Neben der Konsolidierung bisheriger Technologien gibt es aber auch viel Neues. Dazu zählt insbesondere die Unterstützung für Parallel Computing, die sowohl in Visual Studio 2010 und .Net 4.0 eine wichtige Rolle einnehmen wird. Um die Leistung von CPUs zu steigern, sind die Prozessorhersteller in den vergangenen Jahren dazu übergegangen, ihre Chips nicht mit höheren Taktfrequenzraten aufzubohren, sondern mit mehreren Prozessorkernen auszurüsten. Die meisten der heutigen Anwendungen sind aber kaum in der Lage, diese sogenannten Multicore-Architekturen auszunutzen. Einer der Gründe dafür dürfte darin zu suchen sein, dass die Entwicklung von Anwendungen mit Multikern-Support mit den heute auf dem Markt verfügbaren Werkzeugen alles andere als trivial ist. Um hier Abhilfe zu schaffen, will Microsoft das .Net Framework 4.0 mit Technologien wie dem sogenannten P-Linq (parallele Ausführung von Abfragen), diversen Spracherweiterungen und Framework-Komponenten aufrüsten. Diese sollen die Entwicklung von parallelen Applikationen wesentlich vereinfachen. Die Visual-Studio-Umgebung wird zudem mit Entwicklungshilfen wie etwa einem Debugger oder einem Performance Analyzer ausgestattet, welche für die Bearbeitung von parallel ausgeführtem Code ausgelegt sind.
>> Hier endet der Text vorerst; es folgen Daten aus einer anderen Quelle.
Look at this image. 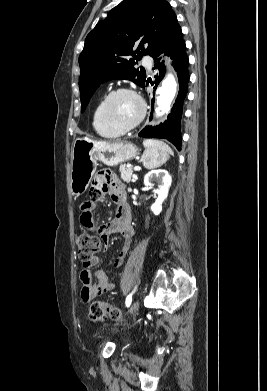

Die Entwicklung für die Sharepoint-Umgebung ist mit den heute von Microsoft angebotenen Werkzeugen alles andere als ein komfortables Unterfangen. Für die Erstellung von Sharepoint-Komponenten wie Webparts, Workflows oder Site-Vorlagen ist heute viel manuelle Arbeit nötig. Ausserdem ist das Deployment und Austesten von eigenem Sharepoint-Code umständlich und zeitraubend.
Mit der nativen Sharepoint-Unterstützung in Visual Studio 2010 soll nun alles anders werden. Ein Server Explorer zeigt die gesamte Sharepoint-Hierarchie (von der Serverfarm bis zu den List-Items) in Form einer Baumstruktur und bietet direkten Zugriff auf einzelne Sharepoint-Artifakte wie Sites, Listen, Vorlagen, Content Types oder Workflows.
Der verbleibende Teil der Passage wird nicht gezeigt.